Can we differentiate Fermat's little theorem?
Solution 1:
To be able to differentiate, you need to prove that your equality is not just true point wise, but as an equality of polynomials (which is strictly stronger).
Namely, let us denote $P \equiv Q \pmod p$ if all the coefficients of $P-Q$ are multiples of $p$ (we'll call that polynomial equality mod $p$). Notice that polynomial equality implies point wise equality :
$$P \equiv Q \pmod p \implies \forall x \in \mathbb{Z}, P(x) \equiv Q(x) \pmod p$$
But beware the converse isn't true in general (take for example $P=X^p-X$ and $Q=0$). Now we prove that the polynomial equality can be differentiated (while point wise equality cannot, using the same counter example) : indeed, if we assume $P \equiv Q \pmod p$, then we can write $P(X)-Q(X) = p R(X)$ with $R \in \mathbb{Z}[X]$. And by differentiating, we get $P'(X) - Q'(X) = p R'(X)$, so $P' \equiv Q' \pmod p$.

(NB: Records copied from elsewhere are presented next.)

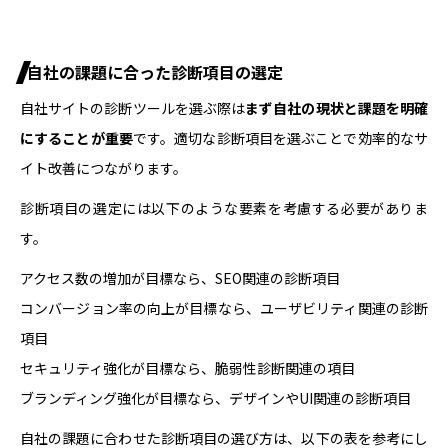
自社の課題に合った診断項目の選定
自社サイトの診断ツールを選ぶ際は
まず自社の現状と課題を明確
にすることが重要
です。適切な診断項目を選ぶことで効率的なサ
イト改善につながります。
診断項目の選定には以下のような要素を考慮する必要がありま
す。
アクセス数の増加が目標なら、SEO関連の診断項目
コンバージョン率の向上が目標なら、ユーザビリティ関連の診断
項目
セキュリティ強化が目標なら、脆弱性診断関連の項目
ブランディング強化が目標なら、デザインやUI関連の診断項目
自社の課題に合わせた診断項目の選び方は、以下の表を参考にし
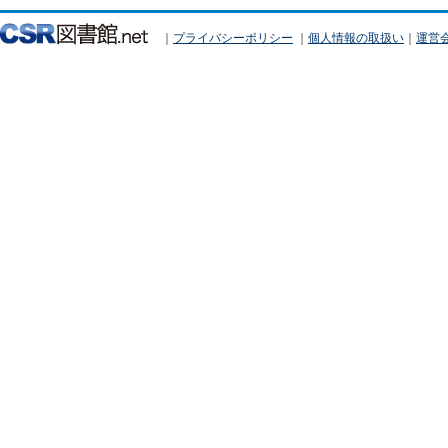
｜
プライバシーポリシー
｜
個人情報の取扱い
｜
運営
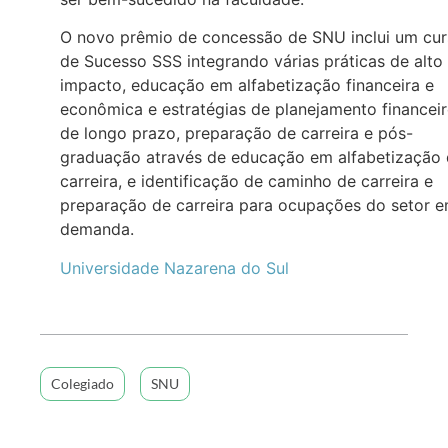
O novo prêmio de concessão de SNU inclui um cu
de Sucesso SSS integrando várias práticas de alto
impacto, educação em alfabetização financeira e
econômica e estratégias de planejamento financei
de longo prazo, preparação de carreira e pós-
graduação através de educação em alfabetização
carreira, e identificação de caminho de carreira e
preparação de carreira para ocupações do setor 
demanda.
Universidade Nazarena do Sul
Colegiado
SNU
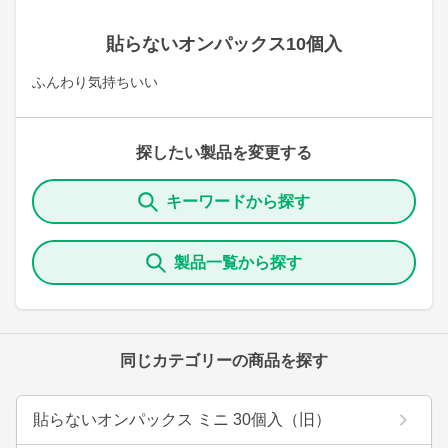
貼らないオンパックス10個入
ふんわり気持ちいい
探したい製品を変更する
キーワードから探す
製品一覧から探す
同じカテゴリーの商品を探す
貼らないオンパックス ミニ 30個入（旧）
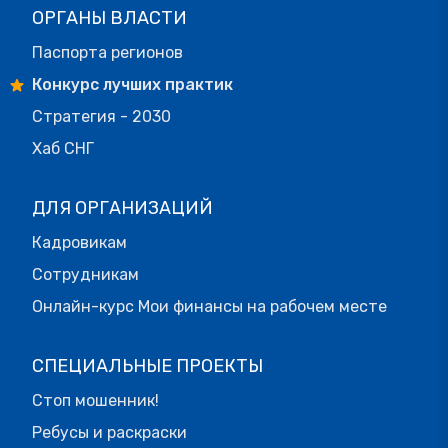
ОРГАНЫ ВЛАСТИ
Паспорта регионов
Конкурс лучших практик
Стратегия - 2030
Хаб СНГ
ДЛЯ ОРГАНИЗАЦИЙ
Кадровикам
Сотрудникам
Онлайн-курс Мои финансы на рабочем месте
СПЕЦИАЛЬНЫЕ ПРОЕКТЫ
Стоп мошенник!
Ребусы и раскраски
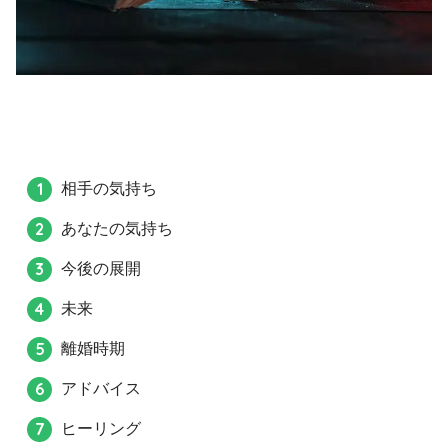
相手の気持ち
あなたの気持ち
今後の展開
未来
離婚時期
アドバイス
ヒーリング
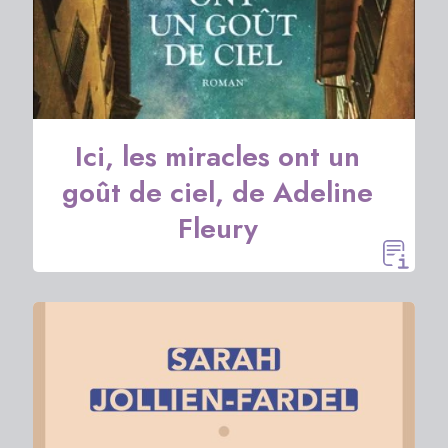
Ici, les miracles ont un
goût de ciel, de Adeline
Fleury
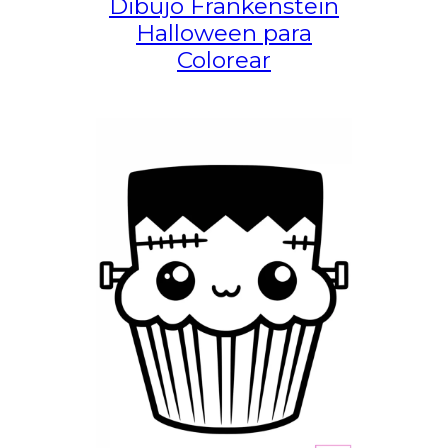
Dibujo Frankenstein
Halloween para
Colorear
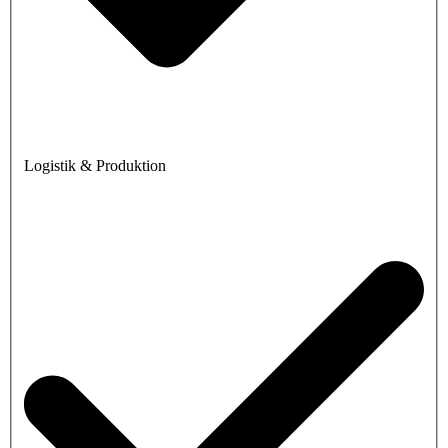
Logistik & Produktion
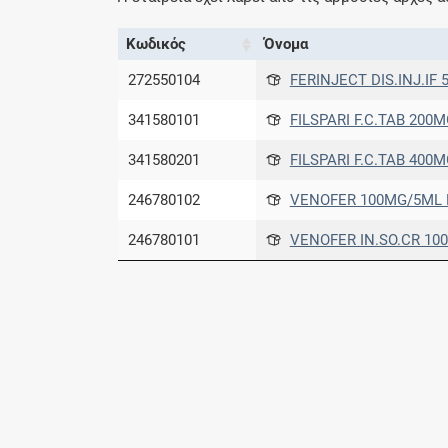
Κωδικός
Όνομα
272550104
FERINJECT DIS.INJ.IF 
341580101
FILSPARI F.C.TAB 200
341580201
FILSPARI F.C.TAB 400
246780102
VENOFER 100MG/5ML BT
246780101
VENOFER IN.SO.CR 10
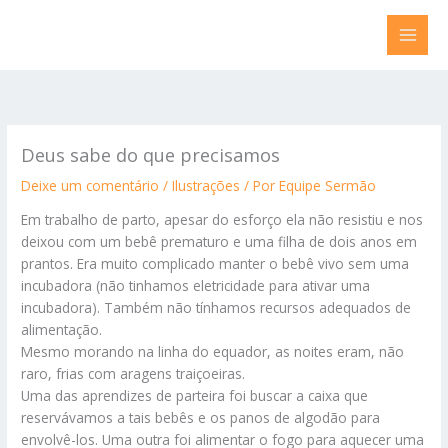
Ir
para
o
conteúdo
Deus sabe do que precisamos
Deixe um comentário
/
Ilustrações
/ Por
Equipe Sermão
Em trabalho de parto, apesar do esforço ela não resistiu e nos
deixou com um bebê prematuro e uma filha de dois anos em
prantos. Era muito complicado manter o bebê vivo sem uma
incubadora (não tinhamos eletricidade para ativar uma
incubadora). Também não tínhamos recursos adequados de
alimentação.
Mesmo morando na linha do equador, as noites eram, não
raro, frias com aragens traiçoeiras.
Uma das aprendizes de parteira foi buscar a caixa que
reservávamos a tais bebês e os panos de algodão para
envolvê-los. Uma outra foi alimentar o fogo para aquecer uma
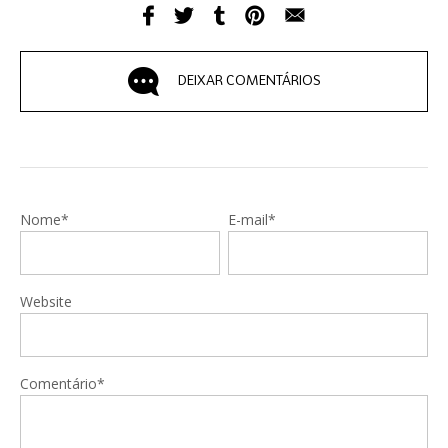
DEIXAR COMENTÁRIOS
Nome*
E-mail*
Website
Comentário*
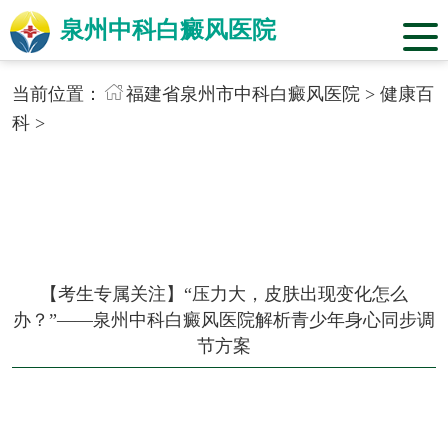
泉州中科白癜风医院
当前位置：
福建省泉州市中科白癜风医院
>
健康百
科
>
【考生专属关注】“压力大，皮肤出现变化怎么
办？”——泉州中科白癜风医院解析青少年身心同步调
节方案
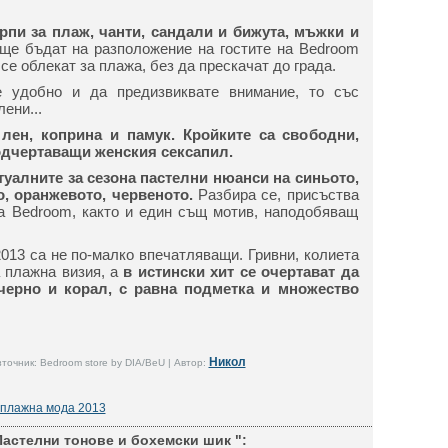
рпи за плаж, чанти, сандали и бижута, мъжки и
ще бъдат на разположение на гостите на Bedroom
 се облекат за плажа, без да прескачат до града.
е удобно и да предизвиквате внимание, то със
ени...
 лен, коприна и памук. Кройките са свободни,
одчертаващи женския сексапил.
туалните за сезона пастелни нюанси на синьото,
о, оранжевото, червеното.
Разбира се, присъства
на Bedroom, както и един същ мотив, наподобяващ
013 са не по-малко впечатляващи. Гривни, колиета
 плажна визия, а
в истински хит се очертават да
черно и корал, с равна подметка и множество
Никол
точник: Bedroom store by DIA/BeU | Автор:
плажна мода 2013
Пастелни тонове и бохемски шик ":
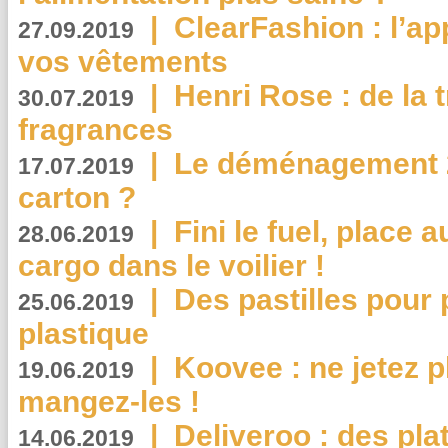
|
ClearFashion : l’ap
27.09.2019
vos vêtements
|
Henri Rose : de la
30.07.2019
fragrances
|
Le déménagement 2.
17.07.2019
carton ?
|
Fini le fuel, place a
28.06.2019
cargo dans le voilier !
|
Des pastilles pour 
25.06.2019
plastique
|
Koovee : ne jetez p
19.06.2019
mangez-les !
|
Deliveroo : des pla
14.06.2019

Now let's denote $P = X(X-1)(X-2)\ldots (X-p+1)$ and $Q = X^p -X$. And let's prove that $P \equiv Q \pmod p$, which will allow us to differentiate. Let us consider $R = P-Q$ and notice that $\deg R = p-1$ because the terms of degree $p$ of $P$ and $Q$ cancel out. Now remember that $k = \mathbb{Z}/p\mathbb{Z}$ is a field, and that $R(a) = 0$ for all $a \in k$. In other words, the polynomial $R \in k_{p-1}[X]$ has $p$ roots in $k$, so it must be $0$. Which means $P-Q \equiv 0 \pmod p$.